Par ailleurs, une réunion de travail de haut niveau consacrée aux pays lusophones, à savoir l’Angola, le Brésil, le Cap-Vert, le Mozambique, le Portugal, Sao Tomé-et-Principe et le Timor-Leste, jette les bases d’une coopération lusophone dans le domaine de l’intelligence artificielle et de la santé. Cette réunion illustre un principe fondamental au cœur de cette conférence : aucun pays ne devrait avoir à relever seul les défis de la transformation induite par l’IA.
« L’intelligence artificielle représente une occasion historique de renforcer les systèmes de santé et d’améliorer la vie des populations », a déclaré Mme Ana Paula Martins, ministre de la Santé du Portugal. « Son succès repose sur la confiance, une gouvernance éthique et la collaboration. Cette réunion à Lisbonne réaffirme notre volonté commune de faire en sorte que l’IA soit au service des populations et contribue à bâtir des systèmes de santé plus sûrs, plus équitables et plus résilients. »
Du déploiement à la gouvernance
Le programme de la conférence a débuté les 13 et 14 juillet par un atelier technique réunissant des chercheurs, des professionnels de la santé et des représentants d’organisations internationales afin d’examiner les possibilités concrètes offertes par l’IA dans les systèmes de santé, ainsi que les défis qu’elle soulève. Les sessions ministérielles et les réunions d’experts de haut niveau des 15 et 16 juillet s’appuient sur ces travaux préparatoires, dans le cadre de discussions conçues pour répondre aux besoins des pays, quel que soit leur niveau de développement numérique.
Les principaux thèmes abordés portent sur la gouvernance et le leadership stratégique, les cadres de responsabilité juridique et éthique, la gouvernance des données et l’interopérabilité, la préparation des personnels de santé ainsi que les investissements responsables dans l’IA. Une attention particulière est accordée à l’équité, afin que l’IA appliquée à la santé contribue à réduire les écarts entre les systèmes de santé disposant de ressources importantes et ceux dont les ressources sont limitées, plutôt qu’à les creuser.

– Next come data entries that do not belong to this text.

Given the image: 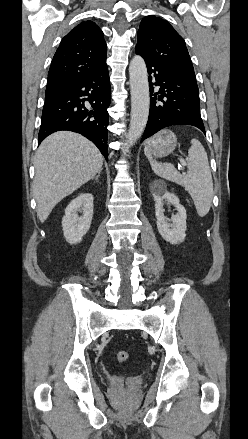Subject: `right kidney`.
<instances>
[{
	"mask_svg": "<svg viewBox=\"0 0 248 439\" xmlns=\"http://www.w3.org/2000/svg\"><path fill=\"white\" fill-rule=\"evenodd\" d=\"M78 212H82L81 217ZM93 217V195L83 193L73 199L65 209L62 218L63 234L70 244L80 243L83 236L89 231Z\"/></svg>",
	"mask_w": 248,
	"mask_h": 439,
	"instance_id": "right-kidney-1",
	"label": "right kidney"
}]
</instances>
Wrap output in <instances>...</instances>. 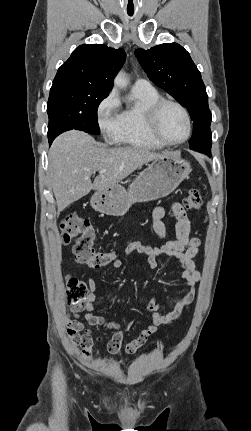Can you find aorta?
<instances>
[{
    "mask_svg": "<svg viewBox=\"0 0 251 431\" xmlns=\"http://www.w3.org/2000/svg\"><path fill=\"white\" fill-rule=\"evenodd\" d=\"M114 84H115V86L120 87V88H124L127 86L128 80L126 78V74L124 71L121 70L116 75L115 80H114Z\"/></svg>",
    "mask_w": 251,
    "mask_h": 431,
    "instance_id": "obj_1",
    "label": "aorta"
}]
</instances>
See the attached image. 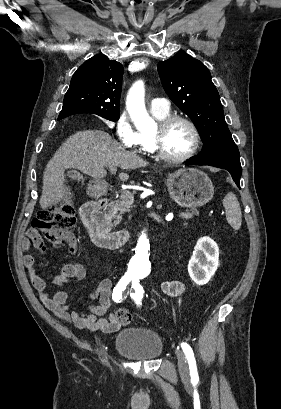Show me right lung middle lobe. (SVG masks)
I'll return each instance as SVG.
<instances>
[{
  "label": "right lung middle lobe",
  "instance_id": "1",
  "mask_svg": "<svg viewBox=\"0 0 281 409\" xmlns=\"http://www.w3.org/2000/svg\"><path fill=\"white\" fill-rule=\"evenodd\" d=\"M105 119H108L110 121H117L119 119V115H99Z\"/></svg>",
  "mask_w": 281,
  "mask_h": 409
}]
</instances>
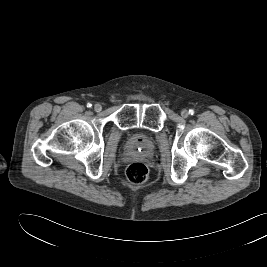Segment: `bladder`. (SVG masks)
<instances>
[{
  "label": "bladder",
  "instance_id": "bladder-1",
  "mask_svg": "<svg viewBox=\"0 0 267 267\" xmlns=\"http://www.w3.org/2000/svg\"><path fill=\"white\" fill-rule=\"evenodd\" d=\"M127 150L144 156H150L155 150V142L145 133H134L127 141Z\"/></svg>",
  "mask_w": 267,
  "mask_h": 267
}]
</instances>
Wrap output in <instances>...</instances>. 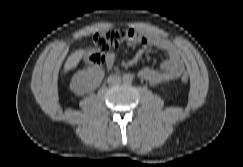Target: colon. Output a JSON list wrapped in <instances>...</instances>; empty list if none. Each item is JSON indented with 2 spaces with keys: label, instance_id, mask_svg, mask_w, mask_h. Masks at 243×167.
Returning <instances> with one entry per match:
<instances>
[{
  "label": "colon",
  "instance_id": "colon-1",
  "mask_svg": "<svg viewBox=\"0 0 243 167\" xmlns=\"http://www.w3.org/2000/svg\"><path fill=\"white\" fill-rule=\"evenodd\" d=\"M130 30L110 29L97 33L93 39V46L83 50L82 59L90 66H101L105 61V53L118 48L130 39ZM182 83L189 82L187 74L182 75Z\"/></svg>",
  "mask_w": 243,
  "mask_h": 167
}]
</instances>
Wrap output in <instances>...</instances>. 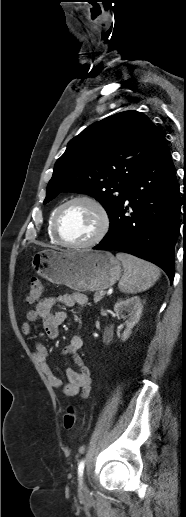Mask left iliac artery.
Here are the masks:
<instances>
[{
	"label": "left iliac artery",
	"instance_id": "obj_1",
	"mask_svg": "<svg viewBox=\"0 0 186 517\" xmlns=\"http://www.w3.org/2000/svg\"><path fill=\"white\" fill-rule=\"evenodd\" d=\"M84 466H85V461L81 460L79 465H78V476H79L80 479H82V476H83Z\"/></svg>",
	"mask_w": 186,
	"mask_h": 517
}]
</instances>
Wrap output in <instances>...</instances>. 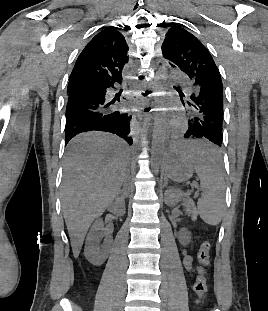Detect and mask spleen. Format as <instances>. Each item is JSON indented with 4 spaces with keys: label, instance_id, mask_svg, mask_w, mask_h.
Returning <instances> with one entry per match:
<instances>
[{
    "label": "spleen",
    "instance_id": "1",
    "mask_svg": "<svg viewBox=\"0 0 268 311\" xmlns=\"http://www.w3.org/2000/svg\"><path fill=\"white\" fill-rule=\"evenodd\" d=\"M184 146L191 147V160L200 179L202 193L197 202L200 217L209 225H218L225 209L221 149L218 144H208L207 140H185Z\"/></svg>",
    "mask_w": 268,
    "mask_h": 311
}]
</instances>
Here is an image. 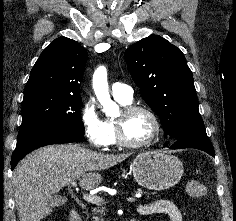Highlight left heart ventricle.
<instances>
[{
    "instance_id": "obj_1",
    "label": "left heart ventricle",
    "mask_w": 236,
    "mask_h": 221,
    "mask_svg": "<svg viewBox=\"0 0 236 221\" xmlns=\"http://www.w3.org/2000/svg\"><path fill=\"white\" fill-rule=\"evenodd\" d=\"M124 131L128 140L143 142L152 136L154 123L148 114L137 112L125 120Z\"/></svg>"
}]
</instances>
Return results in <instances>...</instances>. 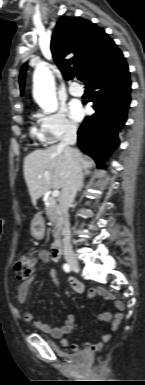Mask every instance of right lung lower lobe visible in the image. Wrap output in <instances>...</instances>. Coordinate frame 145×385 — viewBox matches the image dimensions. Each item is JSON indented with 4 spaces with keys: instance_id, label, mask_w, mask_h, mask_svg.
Returning a JSON list of instances; mask_svg holds the SVG:
<instances>
[{
    "instance_id": "right-lung-lower-lobe-1",
    "label": "right lung lower lobe",
    "mask_w": 145,
    "mask_h": 385,
    "mask_svg": "<svg viewBox=\"0 0 145 385\" xmlns=\"http://www.w3.org/2000/svg\"><path fill=\"white\" fill-rule=\"evenodd\" d=\"M88 89L96 113L84 119L78 130V145L101 166L105 155L117 147L118 132L127 119L131 100L127 63L94 80L88 85Z\"/></svg>"
}]
</instances>
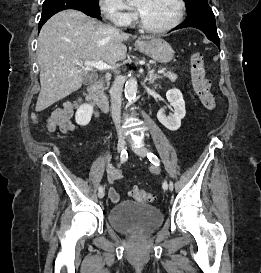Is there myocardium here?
<instances>
[{"label":"myocardium","instance_id":"obj_1","mask_svg":"<svg viewBox=\"0 0 261 273\" xmlns=\"http://www.w3.org/2000/svg\"><path fill=\"white\" fill-rule=\"evenodd\" d=\"M177 3H178V6H179V12H178V15L176 17V19L166 25V26H163V27H153L151 25H149L145 19L143 18V16L141 15V13L139 12L138 9H136V16H137V20H138V23L140 25V27L148 32H151V33H165V32H168L172 29H174L175 27H177L183 20L184 18V15H185V12H186V4H185V1L184 0H176Z\"/></svg>","mask_w":261,"mask_h":273}]
</instances>
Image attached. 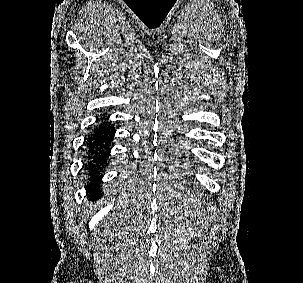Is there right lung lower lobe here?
Here are the masks:
<instances>
[{"label": "right lung lower lobe", "instance_id": "right-lung-lower-lobe-1", "mask_svg": "<svg viewBox=\"0 0 303 283\" xmlns=\"http://www.w3.org/2000/svg\"><path fill=\"white\" fill-rule=\"evenodd\" d=\"M114 127H109L106 124H101L96 128L95 132L91 135L90 142L88 144L89 152V165L88 171L91 179L96 180L99 168L106 163L108 158V144L113 140ZM91 182L90 199L92 201L101 198L102 194L99 190L97 182Z\"/></svg>", "mask_w": 303, "mask_h": 283}]
</instances>
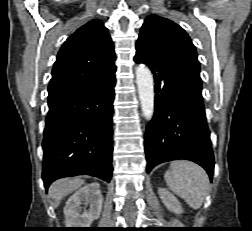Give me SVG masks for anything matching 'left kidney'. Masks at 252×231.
I'll use <instances>...</instances> for the list:
<instances>
[{
  "label": "left kidney",
  "instance_id": "obj_1",
  "mask_svg": "<svg viewBox=\"0 0 252 231\" xmlns=\"http://www.w3.org/2000/svg\"><path fill=\"white\" fill-rule=\"evenodd\" d=\"M158 193L163 203L170 211L175 214H181L183 212L180 202L172 193L165 188H159Z\"/></svg>",
  "mask_w": 252,
  "mask_h": 231
}]
</instances>
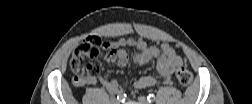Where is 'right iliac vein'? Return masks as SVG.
I'll return each mask as SVG.
<instances>
[{
  "instance_id": "63e3f726",
  "label": "right iliac vein",
  "mask_w": 252,
  "mask_h": 104,
  "mask_svg": "<svg viewBox=\"0 0 252 104\" xmlns=\"http://www.w3.org/2000/svg\"><path fill=\"white\" fill-rule=\"evenodd\" d=\"M111 103H112V104H119L120 101L114 98L113 100H111Z\"/></svg>"
}]
</instances>
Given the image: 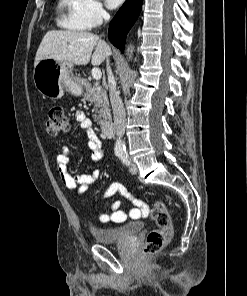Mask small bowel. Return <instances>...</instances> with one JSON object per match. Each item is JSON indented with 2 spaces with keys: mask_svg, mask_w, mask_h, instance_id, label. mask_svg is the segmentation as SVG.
Returning a JSON list of instances; mask_svg holds the SVG:
<instances>
[{
  "mask_svg": "<svg viewBox=\"0 0 247 296\" xmlns=\"http://www.w3.org/2000/svg\"><path fill=\"white\" fill-rule=\"evenodd\" d=\"M76 120L81 128L85 129L87 132L88 140L86 145L91 151V161L93 163H98L102 159L103 152L101 150L99 139L92 126V122L83 112H78L76 114ZM69 159L70 150L67 146H64L56 156V168L66 188L72 191H76L77 194H82L87 190L90 184H92L96 179L99 178L101 170L99 168H96L90 174H78L72 176L67 171V164L69 162ZM116 194H119L120 196L131 201L134 205L137 206L136 208L130 210L129 215L131 218H135L134 213L141 212V209L144 206L143 203L140 200L134 198L127 191L122 183L114 181L108 186L107 190L105 191L104 198L109 199ZM126 217V212L121 209V202L113 201L110 204V212L99 213L97 215V221L100 224H120L126 220Z\"/></svg>",
  "mask_w": 247,
  "mask_h": 296,
  "instance_id": "small-bowel-1",
  "label": "small bowel"
}]
</instances>
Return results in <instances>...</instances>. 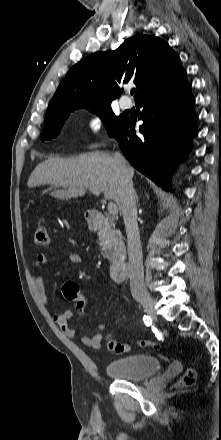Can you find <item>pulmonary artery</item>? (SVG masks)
I'll return each instance as SVG.
<instances>
[{
  "label": "pulmonary artery",
  "mask_w": 221,
  "mask_h": 440,
  "mask_svg": "<svg viewBox=\"0 0 221 440\" xmlns=\"http://www.w3.org/2000/svg\"><path fill=\"white\" fill-rule=\"evenodd\" d=\"M131 106H132V101L128 97L121 98V100H120V107L123 110L130 109Z\"/></svg>",
  "instance_id": "1"
}]
</instances>
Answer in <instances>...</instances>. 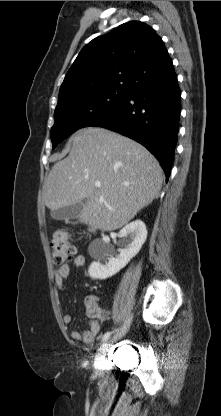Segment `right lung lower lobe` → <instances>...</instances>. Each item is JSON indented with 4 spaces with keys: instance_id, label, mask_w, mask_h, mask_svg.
<instances>
[{
    "instance_id": "98d812e1",
    "label": "right lung lower lobe",
    "mask_w": 221,
    "mask_h": 416,
    "mask_svg": "<svg viewBox=\"0 0 221 416\" xmlns=\"http://www.w3.org/2000/svg\"><path fill=\"white\" fill-rule=\"evenodd\" d=\"M180 112L181 91L173 68L166 78L132 89L109 119L93 126L110 129L141 143L158 159L168 180Z\"/></svg>"
}]
</instances>
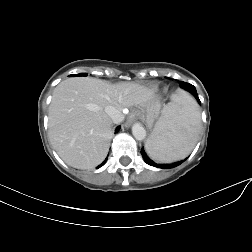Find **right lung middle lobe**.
I'll return each mask as SVG.
<instances>
[{
  "label": "right lung middle lobe",
  "mask_w": 252,
  "mask_h": 252,
  "mask_svg": "<svg viewBox=\"0 0 252 252\" xmlns=\"http://www.w3.org/2000/svg\"><path fill=\"white\" fill-rule=\"evenodd\" d=\"M86 73H80V74H76V75H71V76H86Z\"/></svg>",
  "instance_id": "dd1d6c3e"
}]
</instances>
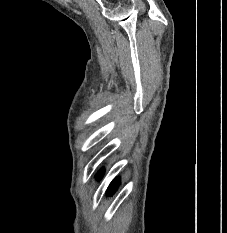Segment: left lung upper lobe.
I'll list each match as a JSON object with an SVG mask.
<instances>
[{
  "label": "left lung upper lobe",
  "instance_id": "1",
  "mask_svg": "<svg viewBox=\"0 0 227 233\" xmlns=\"http://www.w3.org/2000/svg\"><path fill=\"white\" fill-rule=\"evenodd\" d=\"M103 174V170H101L98 174H97V178H100Z\"/></svg>",
  "mask_w": 227,
  "mask_h": 233
}]
</instances>
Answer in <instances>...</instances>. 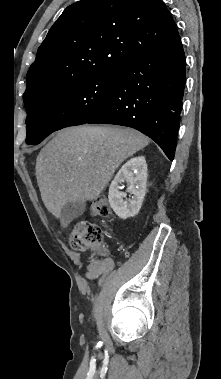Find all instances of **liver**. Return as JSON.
<instances>
[{
  "instance_id": "1",
  "label": "liver",
  "mask_w": 221,
  "mask_h": 379,
  "mask_svg": "<svg viewBox=\"0 0 221 379\" xmlns=\"http://www.w3.org/2000/svg\"><path fill=\"white\" fill-rule=\"evenodd\" d=\"M149 142L137 130L116 126L59 131L36 159V178L45 207L60 218L68 202L96 199L120 164Z\"/></svg>"
}]
</instances>
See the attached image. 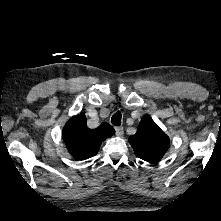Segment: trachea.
Here are the masks:
<instances>
[{
  "label": "trachea",
  "instance_id": "obj_1",
  "mask_svg": "<svg viewBox=\"0 0 221 221\" xmlns=\"http://www.w3.org/2000/svg\"><path fill=\"white\" fill-rule=\"evenodd\" d=\"M111 123L115 126H120L121 125V113L116 112L112 118H111Z\"/></svg>",
  "mask_w": 221,
  "mask_h": 221
}]
</instances>
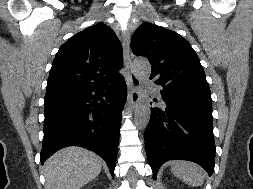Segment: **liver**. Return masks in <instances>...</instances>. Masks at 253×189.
<instances>
[{
  "label": "liver",
  "mask_w": 253,
  "mask_h": 189,
  "mask_svg": "<svg viewBox=\"0 0 253 189\" xmlns=\"http://www.w3.org/2000/svg\"><path fill=\"white\" fill-rule=\"evenodd\" d=\"M102 160L80 147H67L53 154L45 163V189H80L95 179Z\"/></svg>",
  "instance_id": "1"
}]
</instances>
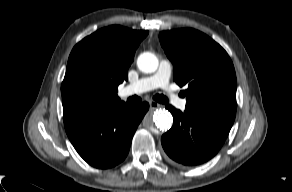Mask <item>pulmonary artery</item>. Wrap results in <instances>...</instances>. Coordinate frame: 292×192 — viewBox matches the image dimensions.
<instances>
[{
  "instance_id": "pulmonary-artery-1",
  "label": "pulmonary artery",
  "mask_w": 292,
  "mask_h": 192,
  "mask_svg": "<svg viewBox=\"0 0 292 192\" xmlns=\"http://www.w3.org/2000/svg\"><path fill=\"white\" fill-rule=\"evenodd\" d=\"M172 74V65L167 59H161L157 71L147 77H143L134 83L126 86L121 94L123 96L129 94H139L162 88L167 90V98L180 110H184L186 107V100L178 97L176 93L169 89V81Z\"/></svg>"
}]
</instances>
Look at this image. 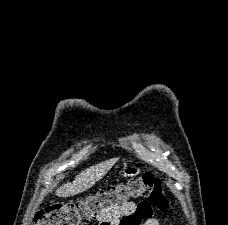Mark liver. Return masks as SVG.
<instances>
[{"mask_svg":"<svg viewBox=\"0 0 228 225\" xmlns=\"http://www.w3.org/2000/svg\"><path fill=\"white\" fill-rule=\"evenodd\" d=\"M118 159L119 157H117V159H109V161H103V163H98V165H94V167L85 169V171L76 175L72 183H66V185L58 187L55 195H57V197H73V195H79V193L88 191L97 181L103 179L104 175L112 169Z\"/></svg>","mask_w":228,"mask_h":225,"instance_id":"liver-1","label":"liver"}]
</instances>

« L’IA générative est déjà présente dans les salles de classe et dans la poche des patients, que cela nous plaise ou non », a ajouté le Dr Kluge. « Avant même de consulter un médecin, de nombreuses personnes interrogent des agents conversationnels sur leurs symptômes. C’est pourquoi il est urgent d’agir. Réglementer l’IA dans le domaine de la santé est complexe. Mais ne pas la réglementer l’est davantage encore, au prix de préjudices pour les patients, d’une perte de confiance et d’un creusement des inégalités. »
L’OMS/Europe continuera de plaider en faveur d’une réglementation qui ne soit pas considérée comme une option, mais comme une nécessité, à mesure que l’intelligence artificielle s’intègre à la prestation des soins.